Effect of Orthoses on Changes in Neuromuscular Control and Aerobic Cost of a 1-h Run

Abstract

The study's purpose was to determine the effect of foot orthoses on neuromuscular control and the aerobic cost of running. Twelve recreational athletes ran for 1 h on a treadmill at a constant velocity (i.e., 10% higher than their first ventilatory threshold) with and without custom-molded foot orthoses, in a counterbalanced order. Surface EMG activity of five lower limb muscles, together with oxygen consumption and HR, was recorded at 8-min intervals, starting after 2 min, during the run. A series of neuromuscular tests including voluntary and electrically evoked contractions of the ankle plantar flexors was performed before and after running.
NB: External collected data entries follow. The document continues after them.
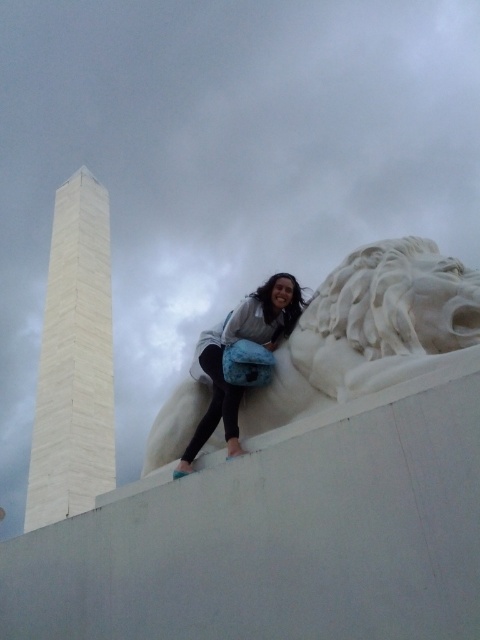 Question: Can you confirm if white marble lion head at upper center is wider than matte white statue at upper center?

Choices:
 (A) yes
 (B) no

Answer: (A)

Question: Which point is closer to the camera?

Choices:
 (A) white marble lion head at upper center
 (B) matte white statue at upper center

Answer: (A)

Question: From the image, what is the correct spatial relationship of white marble lion head at upper center in relation to matte white statue at upper center?

Choices:
 (A) right
 (B) left

Answer: (A)

Question: Does white marble lion head at upper center appear over matte white statue at upper center?

Choices:
 (A) yes
 (B) no

Answer: (B)

Question: Which of the following is the closest to the observer?

Choices:
 (A) white marble lion head at upper center
 (B) matte white statue at upper center

Answer: (A)

Question: Which object is farther from the camera taking this photo?

Choices:
 (A) white marble lion head at upper center
 (B) matte white statue at upper center

Answer: (B) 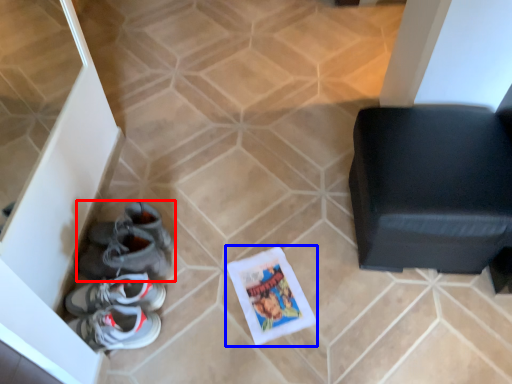 Question: Which object is closer to the camera taking this photo, footwear (highlighted by a red box) or comic book (highlighted by a blue box)?

Choices:
 (A) footwear
 (B) comic book

Answer: (A) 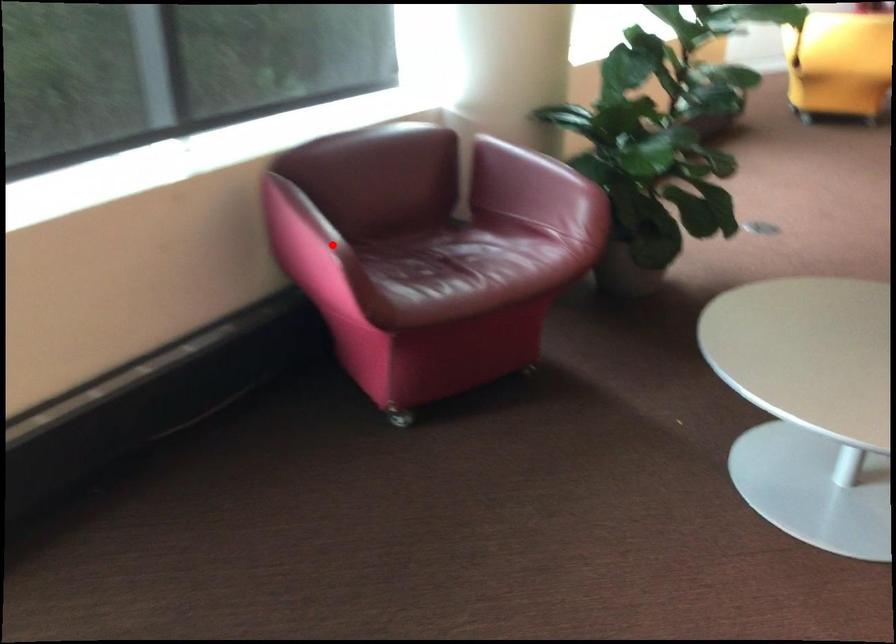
Peroneus longus root mean square amplitude decreased with time, independently of the condition (-18.9%, P < 0.01). Lower root mean square signal amplitude for vastus medialis (-13.3%, P < 0.02) and gastrocnemius medialis (-10.7%, P < 0.05), combined with increased peroneus longus burst duration (+14.7%, P < 0.05), occurred when running with orthoses. There was no main effect of the condition for oxygen consumption (P > 0.05), whereas HR was significantly lowered while wearing foot orthoses (-3%, P < 0.02). Maximal strength capacity (-9%, P < 0.01), normalized EMG activity (-17%, P < 0.001), and peak twitch torque (-14%, P < 0.01) declined from before to after exercise, independently of the condition. Smaller fatigue-induced decrements in the rate of torque development within the first 200 ms (-6% vs -33%, P < 0.01) were reported after running with foot orthoses. Wearing foot orthoses alters neuromuscular control during a submaximal 1-h treadmill run and partly protects from the resulting fatigue-induced reductions in rapid force development characteristics of the plantar flexors. However, these changes may be too small to alter the aerobic cost of running.